Такое бесправное положение крестьян возмущало лучших людей того времени. Гётце был особенно горячим противником ненормальных отношений горожан с сельчанами, и его пылкие речи по этому поводу, подкрепляемые повседневными фактами, которые маленький Песталоцци наблюдал во время пребывания у деда и дяди, не могли не оказать сильного влияния на мягкую душу будущего великого воспитателя. От природы глубоко справедливый и ненавидевший всякое притеснение, Песталоцци с детства начал сочувствовать угнетенному крестьянству и негодовать по поводу его бесправного положения.

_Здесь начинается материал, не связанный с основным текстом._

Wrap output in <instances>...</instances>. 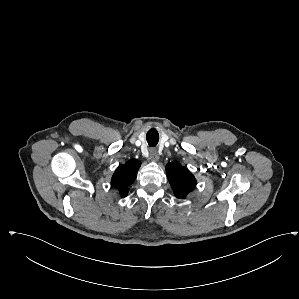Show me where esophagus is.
<instances>
[{
    "label": "esophagus",
    "instance_id": "esophagus-1",
    "mask_svg": "<svg viewBox=\"0 0 299 299\" xmlns=\"http://www.w3.org/2000/svg\"><path fill=\"white\" fill-rule=\"evenodd\" d=\"M149 151H150V157H151V159L153 161H158L159 155H158L157 149L151 148Z\"/></svg>",
    "mask_w": 299,
    "mask_h": 299
}]
</instances>
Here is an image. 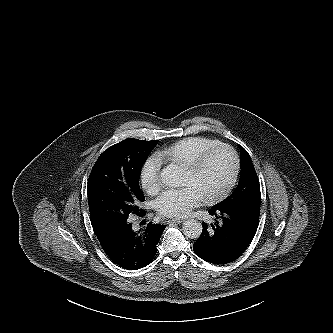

Все изложенное на предыдущих страницах делает теперь для нас понятным то необычайное развитие любви к простому народу, к темной массе, которым отличался Песталоцци. Природная доброта и справедливость соединились здесь с происхождением Песталоцци от женщины из крестьянского сословия с влиянием второй матери, крестьянки Бабэль, воздействием примера деда, всецело отдавшегося служению народу, с влиянием дяди, убежденного демократа, и, наконец, с непосредственным наблюдением бесправного, угнетенного положения сельчан. Неудивительно, что уже в том возрасте, когда Песталоцци был отдан в школу, он был истинным народным печальником.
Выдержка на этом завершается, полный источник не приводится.